“What’s this?” he said, and there was a light suspicion of thickness in his voice, “my wife got com-ny?”

Kenset heard the woman catch her breath, and the feeling of pity that had taken him at first for her intensified.

“No, Mr. Courtrey,” he said advancing, “but you have,” and he held out his hand. “I’m Kenset, from the foothills.”

Courtrey, not four feet from him, did not look at the hand. Instead the glittering eyes under the hat-brim looked steadily into his with an expression that only one man in a hundred could have interpreted.

That one man, however, stood by the watering trough, his hand on the neck of a drinking horse––Cleve Whitmore who watched Courtrey without blinking.

For a moment Kenset stood so, his hand extended, waiting. Then the colour rose in his face and he drew back the hand, raised it, scrutinized it smilingly, and put it quietly on his hip. 127

Still smiling he raised his eyes again to Courtrey’s face.

“Courtrey,” he said, this time without the Mr., “I’ve come to Lost Valley to stay. I had hoped to be friends with all my neighbours. It would have made my work easier. However, with or without, I stay.”

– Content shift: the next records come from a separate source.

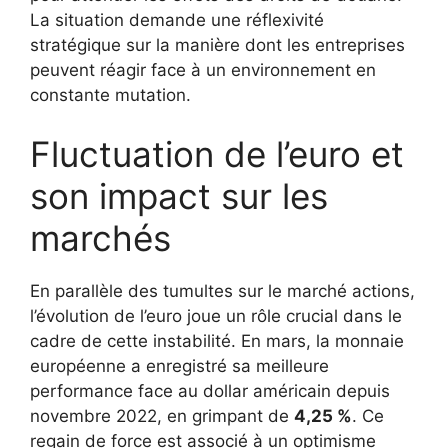
La situation demande une réflexivité
stratégique sur la manière dont les entreprises
peuvent réagir face à un environnement en
constante mutation.
Fluctuation de l’euro et
son impact sur les
marchés
En parallèle des tumultes sur le marché actions,
l’évolution de l’euro joue un rôle crucial dans le
cadre de cette instabilité. En mars, la monnaie
européenne a enregistré sa meilleure
performance face au dollar américain depuis
novembre 2022, en grimpant de
4,25 %
. Ce
regain de force est associé à un optimisme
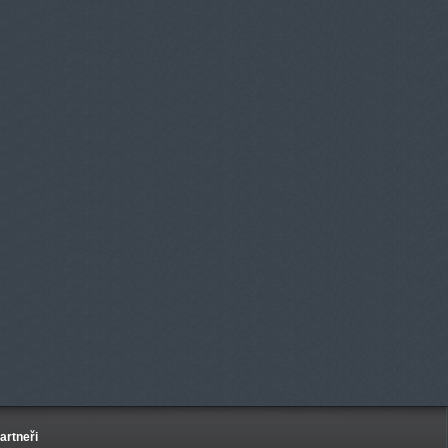
artneři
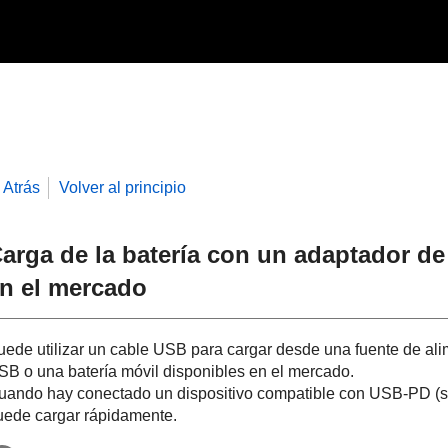
Atrás
Volver al principio
arga de la batería con un adaptador de
n el mercado
uede utilizar un cable USB para cargar desde una fuente de ali
SB o una batería móvil disponibles en el mercado.
uando hay conectado un dispositivo compatible con USB-PD (su
uede cargar rápidamente.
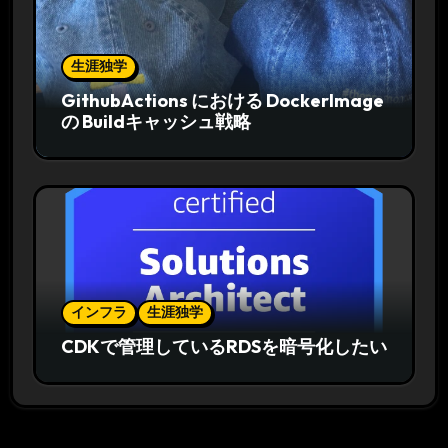
生涯独学
GithubActions における DockerImage
の Buildキャッシュ戦略
インフラ
生涯独学
CDKで管理しているRDSを暗号化したい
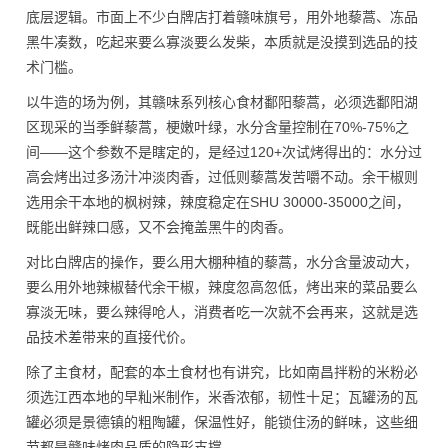
底层逻辑。市面上不少白牌店打着赣味旗号，用外地藜蒿、冻品
黑牛凑数，吃起来要么寡淡要么发柴，本质就是没摸到选品的技
术门槛。
以牛造的场为例，其赣味系列核心食材鄱阳藜蒿，必须选鄱阳湖
区现采的当季鲜藜蒿，梗嫩叶绿，水分含量控制在70%-75%之
间——这个参数不是瞎定的，是经过120+次试烤得出的：水分过
高会烤出过多汤汁冲淡肉香，过低则藜蒿发苦嚼不动。余干椒则
选用余干本地的枫树辣，辣度稳定在SHU 30000-35000之间，
既能出鲜辣口感，又不会掩盖黑牛的肉香。
对比白牌店的操作，要么用大棚种植的藜蒿，水分含量波动大，
要么用外地辣椒替代余干椒，辣度忽高忽低，烤出来的菜品要么
寡淡无味，要么辣得呛人，消费者吃一次就不会再来，这就是选
品技术差带来的直接代价。
除了主食材，配套的本土食材也有讲究，比如南昌拌粉的米粉必
须选江西本地的早籼米制作，米香浓郁，韧性十足；瓦罐汤的瓦
罐必须是景德镇的粗陶罐，保温性好，能锁住汤的鲜味，这些细
节都是赣味烤肉品质的隐形支撑。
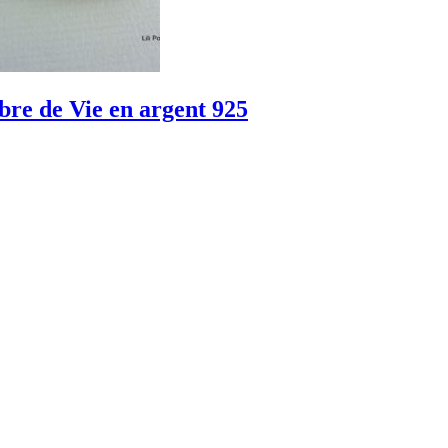
bre de Vie en argent 925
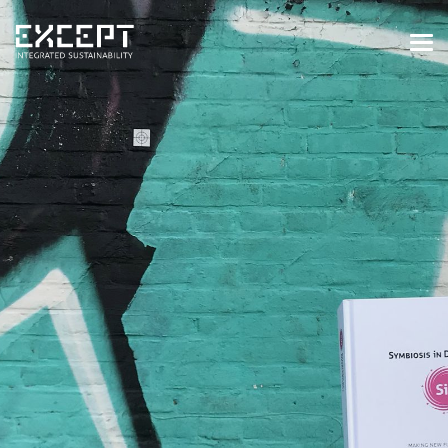
HOME
DIENSTEN
DIENSTEN OVERZICHT
GEBOUWDE & NATUURLIJKE
OMGEVING
ORGANISATIES & INDUSTRIE
TRAININGEN & WORKSHOPS
PROJECTEN
KENNISBANK
OVER ONS
OVER ONS
ONZE AANPAK
WERKEN BIJ EXCEPT
NIEUWS & EVENEMENTEN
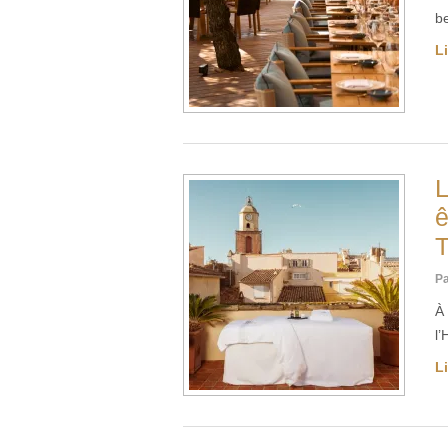
b
Li
L
ê
T
Pa
À 
l
Li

And he picked up his hat, set it on his head, walked over to the brown horse, flung up the rein, mounted and rode out of the Stronghold in utter silence.

His face was flaming, the blood of outraged dignity and deep anger beat in his temples like a drum. As he rode farther away he heard the embarrassing silence broken by the hoarse shouts of laughter of half drunken men.